— WHAT THE TASK REQUIRES —
Transcribe the lines below exactly. No image belongs in the transcription.

— RECORDED DATA —
+ + + + +

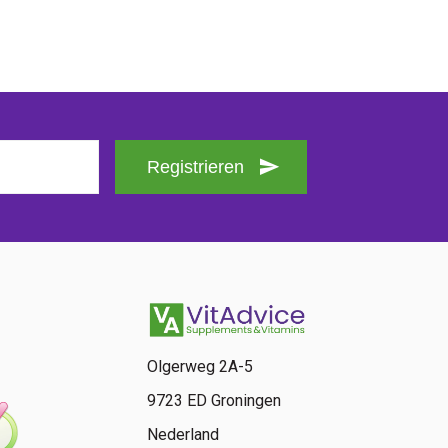
Registrieren
Olgerweg 2A-5
9723 ED Groningen
Nederland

+ + + + +

— THE COMPLETED TASK —
Registrieren
Olgerweg 2A-5
9723 ED Groningen
Nederland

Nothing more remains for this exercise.